"We can respectfully agree to disagree"
Actually, we agree on a fair amount.
I don't make a lot of effort because the chance of winning enough to matter and then having somebody else try to claim it's their ticket is awfully close to zero, but some things require almost zero effort. I also play the same numbers for long periods of time. I don't keep all of the old tickets, but I've got a few old tickets (from multiple states) tucked away, including the first (or at least early) time I use a combination. I don't bother with receipts for ticket purchases, but there are plenty of credit card transactions showing that I've bought gas immediately before tickets with my numbers were purchased.

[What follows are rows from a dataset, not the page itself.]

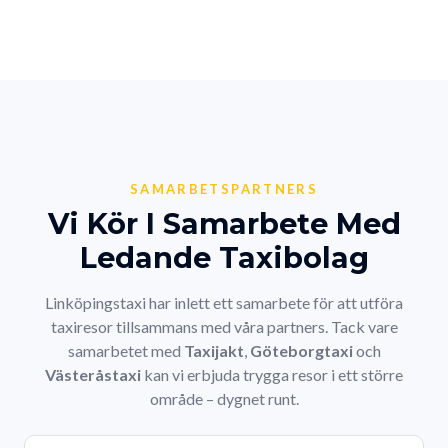
SAMARBETSPARTNERS
Vi Kör I Samarbete Med
Ledande Taxibolag
Linköpingstaxi har inlett ett samarbete för att utföra
taxiresor tillsammans med våra partners. Tack vare
samarbetet med
Taxijakt
,
Göteborgtaxi
och
Västeråstaxi
kan vi erbjuda trygga resor i ett större
område – dygnet runt.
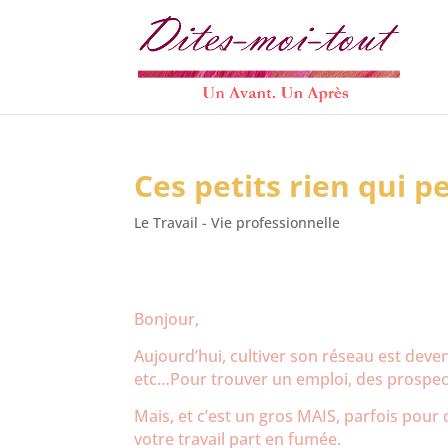
Ces petits rien qui 
Le Travail - Vie professionnelle
Bonjour,
Aujourd’hui, cultiver son réseau est deve
etc…Pour trouver un emploi, des prospect
Mais, et c’est un gros MAIS, parfois pour 
votre travail part en fumée.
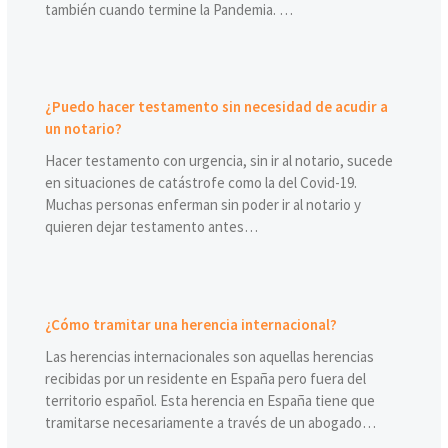
también cuando termine la Pandemia. …
¿Puedo hacer testamento sin necesidad de acudir a
un notario?
Hacer testamento con urgencia, sin ir al notario, sucede
en situaciones de catástrofe como la del Covid-19.
Muchas personas enferman sin poder ir al notario y
quieren dejar testamento antes…
¿Cómo tramitar una herencia internacional?
Las herencias internacionales son aquellas herencias
recibidas por un residente en España pero fuera del
territorio español. Esta herencia en España tiene que
tramitarse necesariamente a través de un abogado…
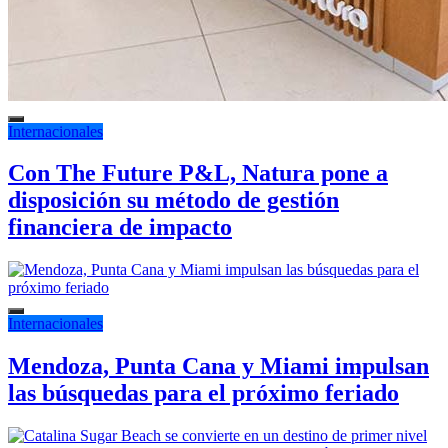
Internacionales
Con The Future P&L, Natura pone a
disposición su método de gestión
financiera de impacto
Internacionales
Mendoza, Punta Cana y Miami impulsan
las búsquedas para el próximo feriado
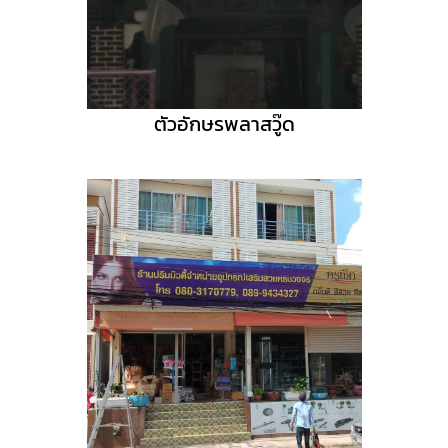
ตัวอักษรพลาสวู๊ด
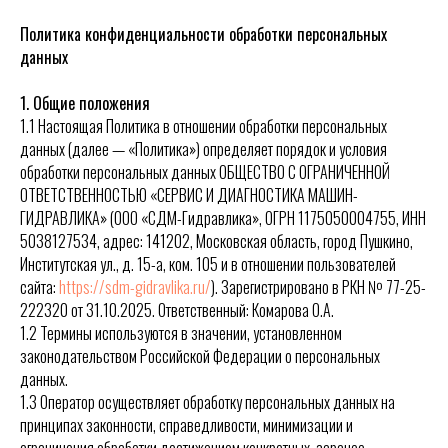
Политика конфиденциальности обработки персональных
данных
1. Общие положения
1.1 Настоящая Политика в отношении обработки персональных
данных (далее — «Политика») определяет порядок и условия
обработки персональных данных ОБЩЕСТВО С ОГРАНИЧЕННОЙ
ОТВЕТСТВЕННОСТЬЮ «СЕРВИС И ДИАГНОСТИКА МАШИН-
ГИДРАВЛИКА» (ООО «СДМ-Гидравлика», ОГРН 1175050004755, ИНН
5038127534, адрес: 141202, Московская область, город Пушкино,
Институтская ул., д. 15-а, ком. 105 и в отношении пользователей
сайта:
https://sdm-gidravlika.ru/
). Зарегистрировано в РКН № 77-25-
222320 от 31.10.2025. Ответственный: Комарова О.А.
1.2 Термины используются в значении, установленном
законодательством Российской Федерации о персональных
данных.
1.3 Оператор осуществляет обработку персональных данных на
принципах законности, справедливости, минимизации и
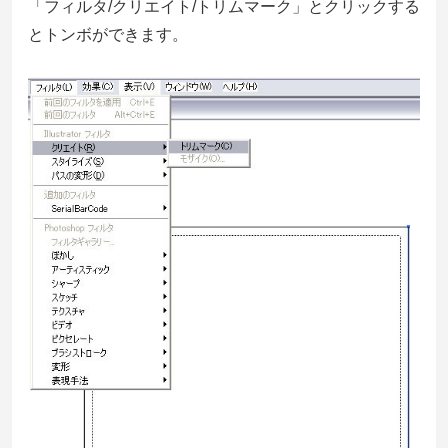
「フィルタ/クリエイト/トリムマーク」とクリックする
とトンボができます。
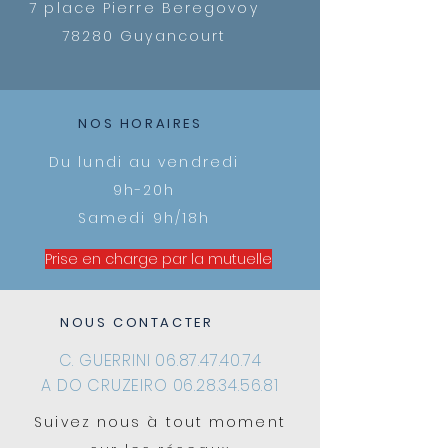
7 place Pierre Beregovoy
78280 Guyancourt
NOS HORAIRES
Du lundi au vendredi
9h-20h
Samedi 9h/18h
Prise en charge par la mutuelle
NOUS CONTACTER
C. GUERRINI 06.87.47.40.74
A DO CRUZEIRO
06.28.34.56.81
Suivez nous à tout moment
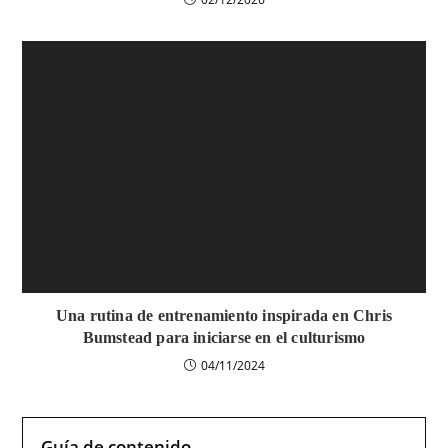
Una rutina de entrenamiento inspirada en Chris
Bumstead para iniciarse en el culturismo
04/11/2024
Guía de contenido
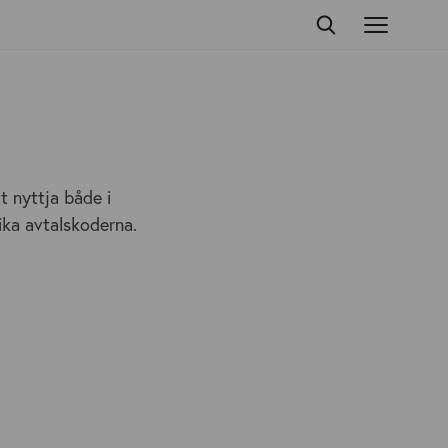
t nyttja både i
ika avtalskoderna.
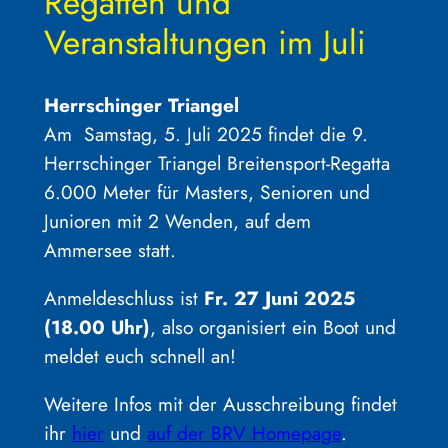
Regatten und
Veranstaltungen im Juli
Herrschinger Triangel
Am Samstag, 5. Juli 2025 findet die 9.
Herrschinger Triangel Breitensport-Regatta
6.000 Meter für Masters, Senioren und
Junioren mit 2 Wenden, auf dem
Ammersee statt.
Anmeldeschluss ist
Fr. 27 Juni 2025
(18.00 Uhr)
, also organisiert ein Boot und
meldet euch schnell an!
Weitere Infos mit der Ausschreibung findet
ihr
hier
und
auf der BRV Homepage
.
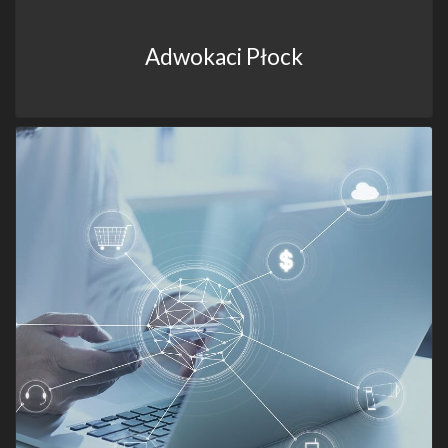
Adwokaci Płock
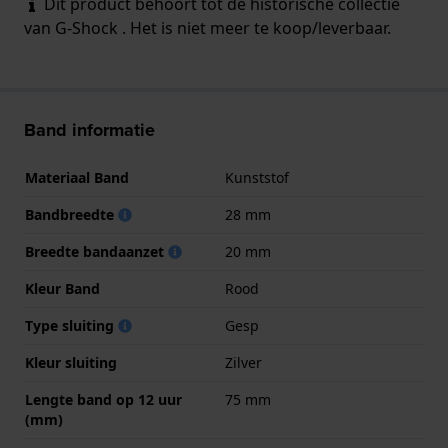
Dit product behoort tot de historische collectie
van G-Shock . Het is niet meer te koop/leverbaar.
Band informatie
Materiaal Band
Kunststof
Bandbreedte
28 mm
Breedte bandaanzet
20 mm
Kleur Band
Rood
Type sluiting
Gesp
Kleur sluiting
Zilver
Lengte band op 12 uur
75 mm
(mm)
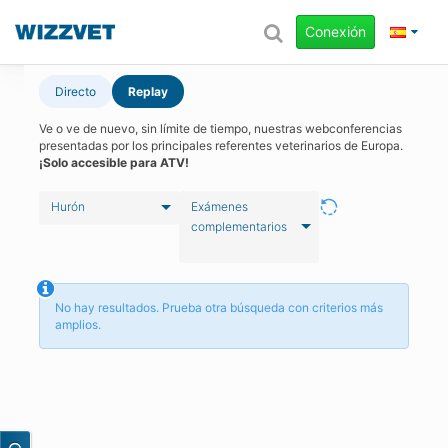
Conexión
Directo
Replay
Ve o ve de nuevo, sin límite de tiempo, nuestras webconferencias
presentadas por los principales referentes veterinarios de Europa.
¡Solo accesible para ATV!
Hurón
Exámenes
complementarios
No hay resultados. Prueba otra búsqueda con criterios más
amplios.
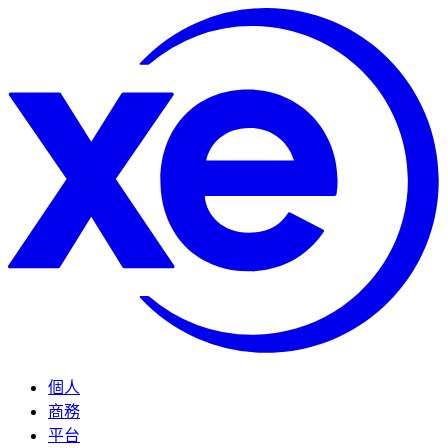
個人
商務
平台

There are also email servers for a rather large company that have proof that I knew when and where some of those tickets would be bought, as well as how the buyer would be dressed, a day or two before the purchase was made. FWIW, here in NY you can claim prizes without a ticket, as long as you can provide convincing proof that you own the missing ticket.
I happened to recently be in a state where I could remain anonymous and bought tickets for both PB and MM. I'm sure enough that I can easily establish ownership that I kept my head down in hopes that I wouldn't be easily recognized on the video if it were to be released to the public.
"If they determined that I erased my name in favor of a trust, the name erased would match the name of the owner of the trust"
I'd have thought that the rules about altered tickets is about alterations that attempt to portray a losing ticket as a winner and that any changes to the signature would only cause problems about ownership, but one of the other articles about Jane Doe's ticket reports that the NH lottery "told her she can't white-out her name from the back of the ticket, as any alteration (my emphasis) would invalidate it."
I'm sure (and it sounds like you are, too) that inability to establish legitimate ownership is extremely unlikely even without a signature. The chance that erasing a signature would turn a winning ticket into a worthless souvenir, OTOH, seems significant.